There is another interesting claim in the book. Vedic religion was not big on idol-worshipping. In India the first idols that were made were those of Buddha. And that too hundreds of years after his death. Vedic/Brahminic Gods made their entry later in the world of statues. The effect was apparently Greek. And the word बुत for statue apparently comes from “Buddha”.

One place where I cringed was when Nehru dismissed the linguistic diversity of India. Fifteen languages cover entire India according to him and the “so-called” hundreds of languages of India is about bad definition of language in census. Let’s be fair to him on this count though. The diversity of India – most visibly represented by the linguistic diversity – was considered a threat to or even a proof of non-existence of a united Indian identity. Many who tried to “impose” one language on India had no sinister motives against the other languages. They were simply overwhelmed by the need to maintain the unity of India which they were sure was essential for our freedom and progress. In retrospect it is easy to see the problems it created and easier still to find faults with what they tried. But let’s be a little generous here, and not judge those well-intentioned people by a future they couldn’t have known about.
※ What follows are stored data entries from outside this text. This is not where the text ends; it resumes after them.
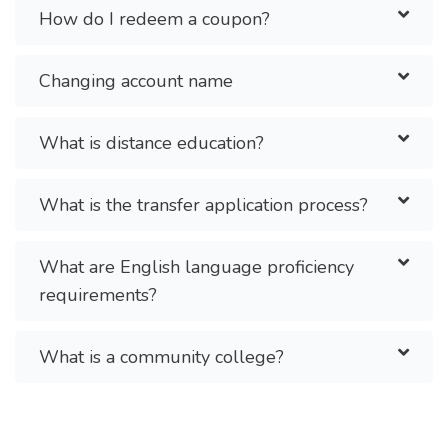
How do I redeem a coupon?
Changing account name
What is distance education?
What is the transfer application process?
What are English language proficiency
requirements?
What is a community college?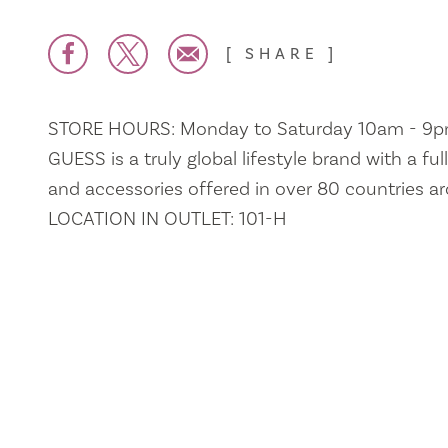
SHARE
STORE HOURS: Monday to Saturday 10am - 9
GUESS is a truly global lifestyle brand with a fu
and accessories offered in over 80 countries a
LOCATION IN OUTLET: 101-H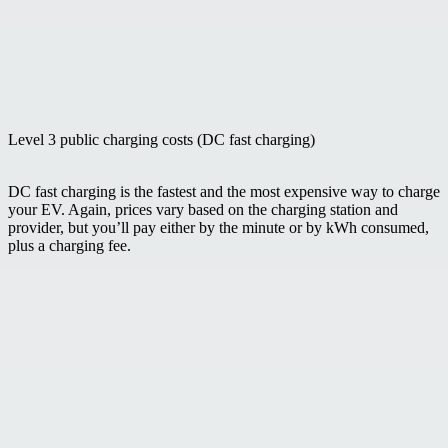
Level 3 public charging costs (DC fast charging)
DC fast charging is the fastest and the most expensive way to charge
your EV. Again, prices vary based on the charging station and
provider, but you’ll pay either by the minute or by kWh consumed,
plus a charging fee.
They did get a lot of things right. We do have a more stable country today than many other more unfortunate former colonies

Finally, do you identify with the following? 🙂

“Probably there was more unity and harmony in the human personality in the old days… But the problem is a more difficult and complex one now, for it has grown beyond the limits of the human personality. It was perhaps easier to develop some kind of harmonious personality in the restricted spheres of ancient and medieval times. In that little world of town and village, with fixed concepts of social organization and behaviour, the individual and the group lived their self-contained lives protected, as a rule, from outer storms. Today the sphere of even the individual has grown world-wide, and different concepts of social organization conflict with each other and behind them are different philosophies of life. A strong wind arising somewhere creates a cyclone in one place and an anti-cyclone in another.”

I do. Remind me to do another post about it!